- [Provided data]
*-*-*

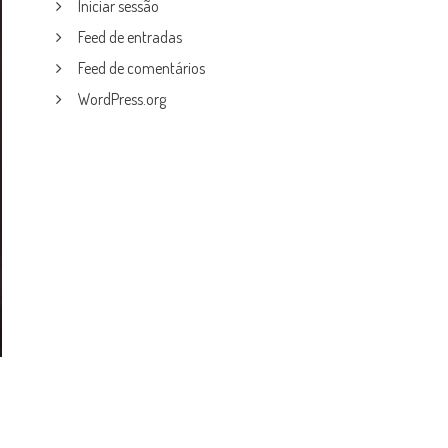
Iniciar sessão
Feed de entradas
Feed de comentários
WordPress.org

*-*-*

- [Your instructions] Write out the whole listing exactly, with no pictures.

- [Task answer]
Iniciar sessão
Feed de entradas
Feed de comentários
WordPress.org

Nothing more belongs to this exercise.